Python Data Visualization Transcripts
0:00 Since our last notebook was getting kind of long. I thought I'd start another notebook to go through an example of how to do additional
0:07 customization of your plots and also add a linear regression line to your plot. So for the new notebook I've set it up just like we have our other ones
0:18 I have all of my imports. I established my file paths to the EPA fuel economy file. I read it in you can see the top five rows as well as enable
0:30 matplot lib so it will plot in line. The one other thing that I wanted to call out,
0:35 I added a new import here for stats models and for those of you not familiar
0:40 with stats models, it's a really useful python module that does a lot of statistical analysis of your data in a very straightforward,
0:49 easy to understand model and you can look at the documentation to learn more about it
0:55 I'll go through one quick example but I encourage you to explore it more on your own. Similar to what we did in the past.
1:05 I created a very simple average by year what the fuel cost is. So I have this nice simple data frame that we will plot in a second.
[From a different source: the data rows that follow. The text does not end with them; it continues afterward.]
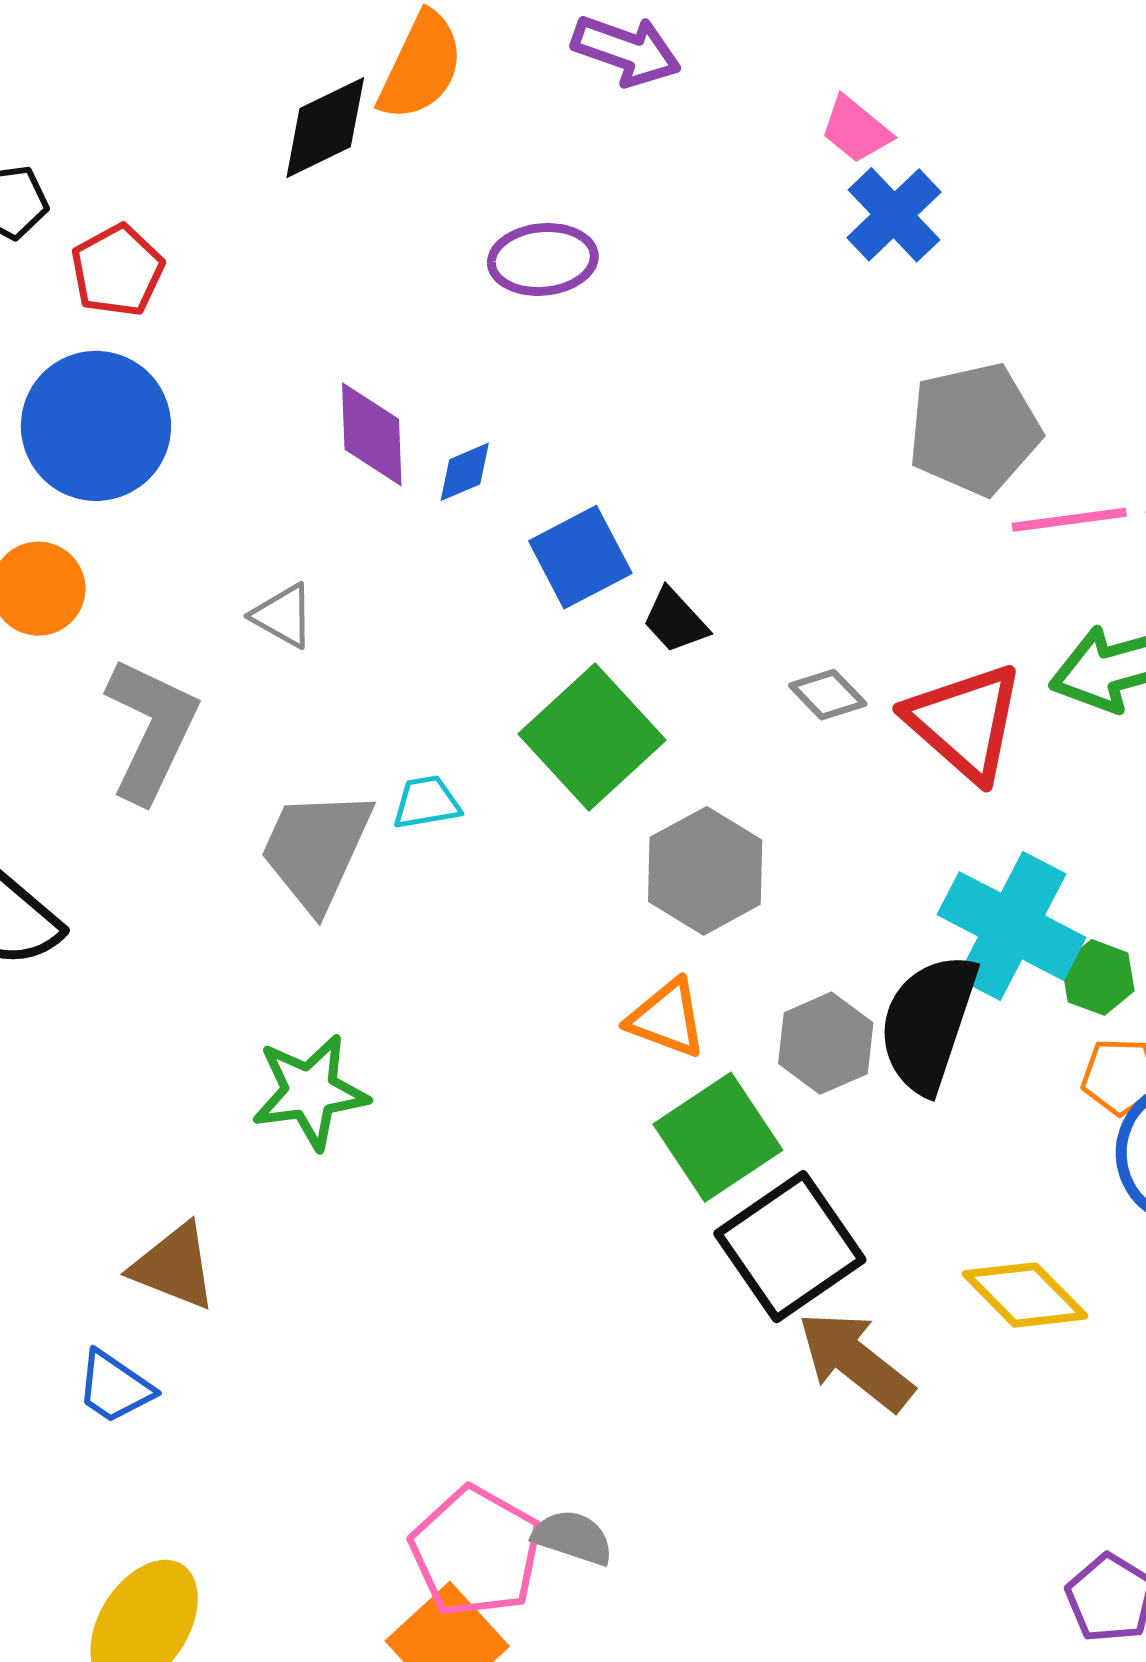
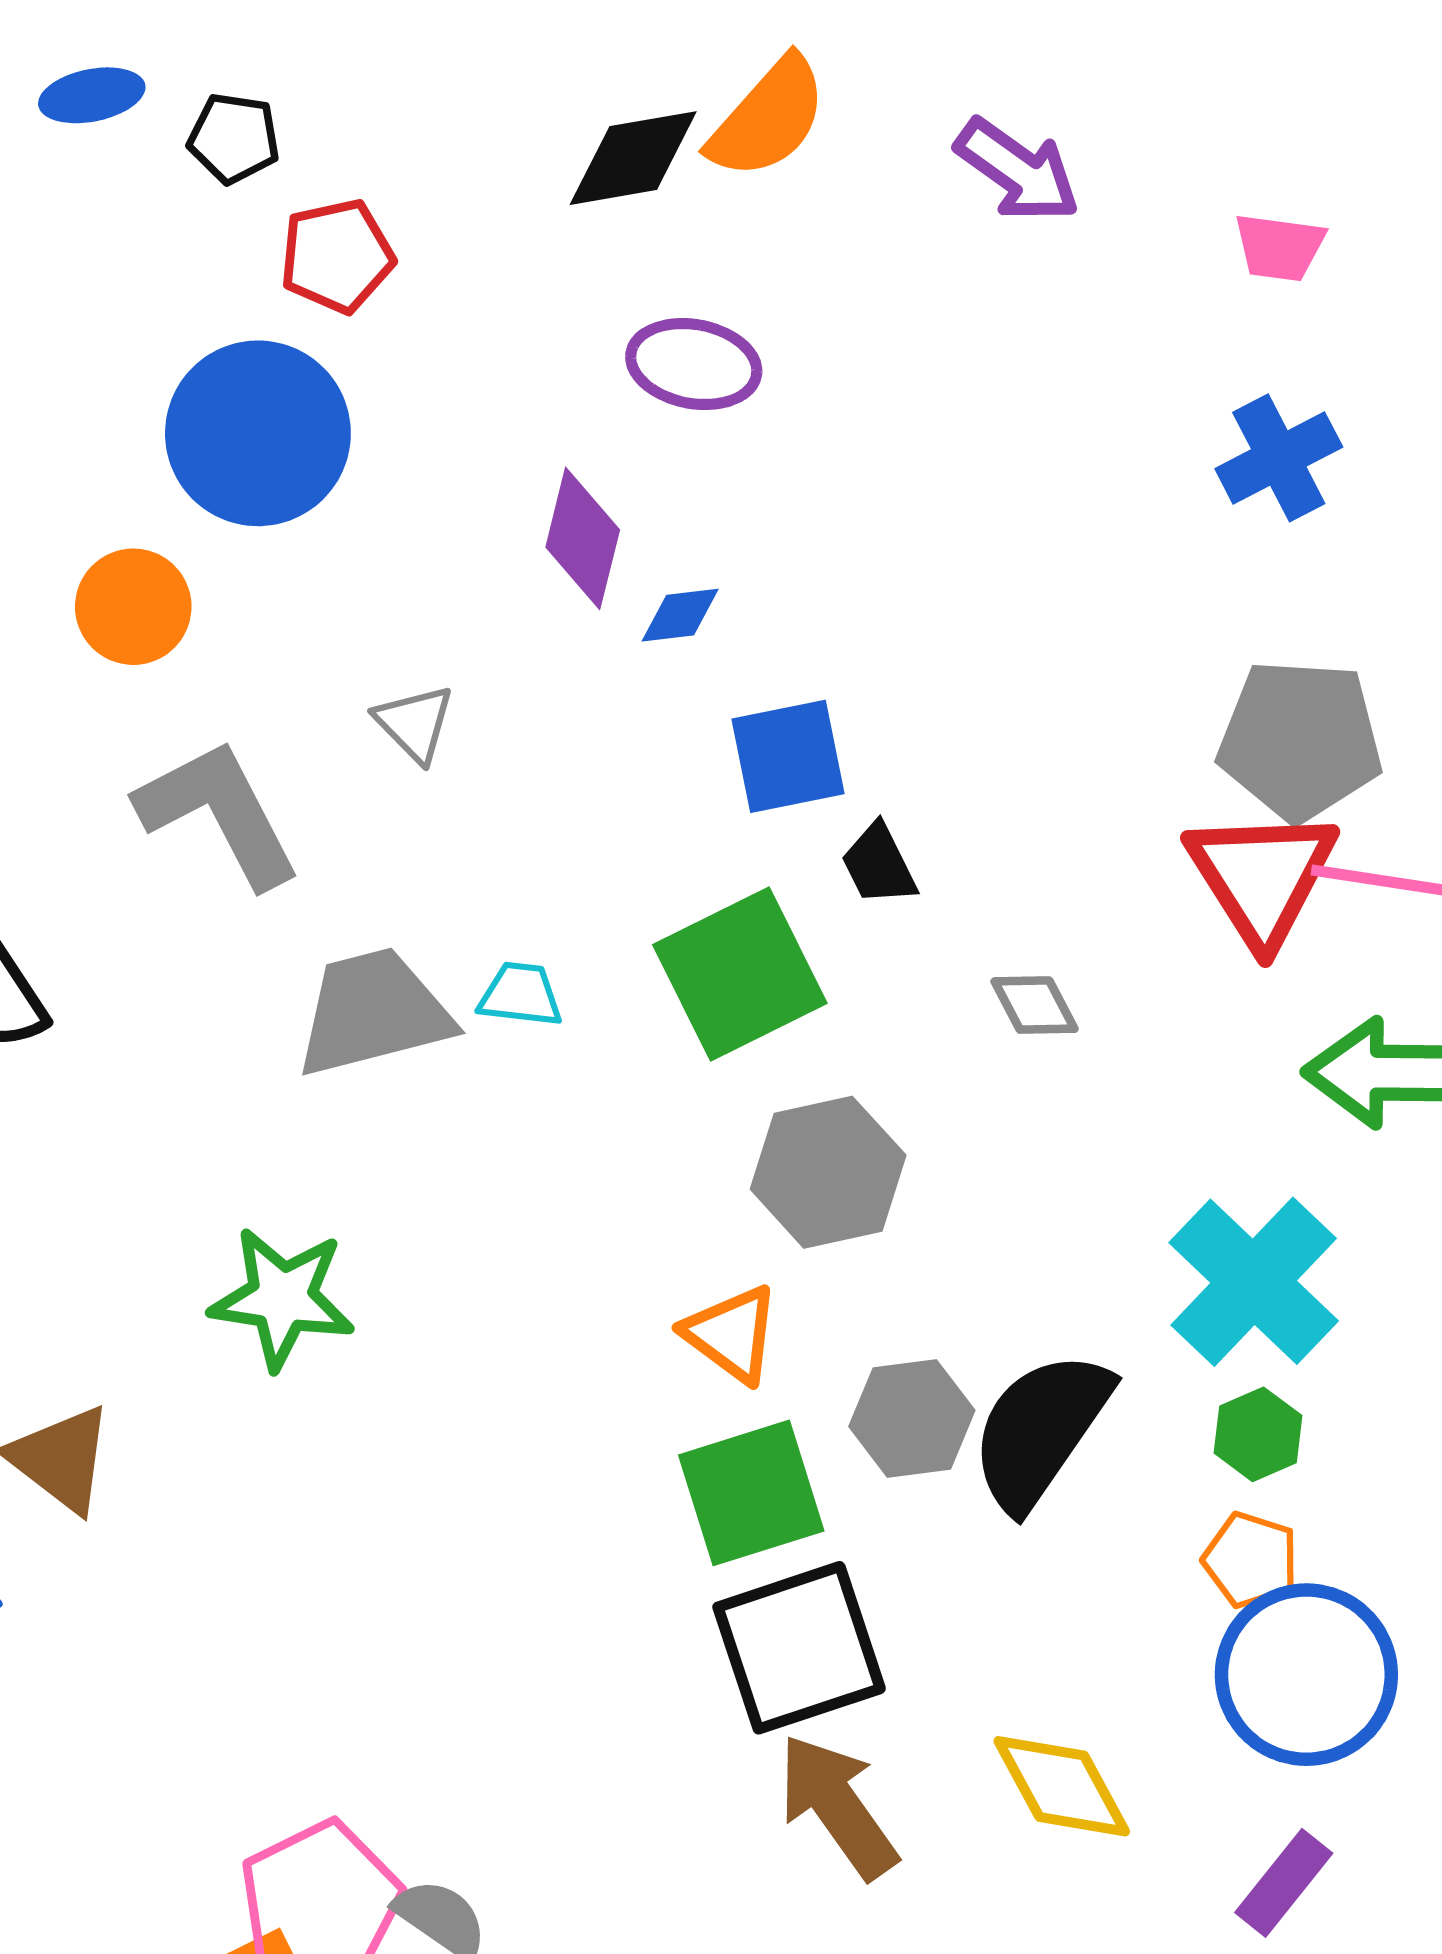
pink trapezoid: (856, 130) -> (1279, 247), moved, turned -48
purple ellipse: (543, 259) -> (694, 364), moved
red triangle: (965, 722) -> (1262, 877), moved
gray L-shape: (151, 730) -> (219, 813), turned -69
gray trapezoid: (316, 849) -> (373, 1012), turned 35
cyan cross: (1012, 926) -> (1254, 1282), moved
1:14 So let's say we want to build a model to predict or show what a trend line would look like for the fuel economy as it changes over the years.
1:23 So we'll call this the MPG Model. Now I've developed this model that says predict the fuel
1:29 costs based on the year and develop and create a fitted line to that. If you want to see the values and see for each year this is what it
1:40 predicts the values would be. And if you want to see how good your model is, this prints out a nice table that describes the model as well as some
1:50 other measures of the effectiveness of the fit of that model. And I'll leave that to you as you decide you want to dive into this in
1:58 a little more detail. So now that we have this model, let's plot it. So what I've done is create a scatter plot showing the fuel
2:09 costs by year and then plotted as a line the fitted values so you can see
2:15 that this line represents what that that trend looks like if we want to clean this up. Since this isn't really a very good fit.
2:24 I'm doing this just for illustration purposes. Let's trim the number of years were showing and it looks a little bit cleaner.
2:42 So in this example I just changed the range instead of going from 2000 to 2020
2:47 I'm just doing 2010-2020 And then I also compacted the wide range to go from 1800 to 2200, Just to make it a little easier to visualize.
2:59 You can see that it's not too bad a fit for this range. Once again, I'm not gonna go into statistically how you'd want to evaluate this.
3:08 But this does show you how to use matplot lib to plot a linear regression.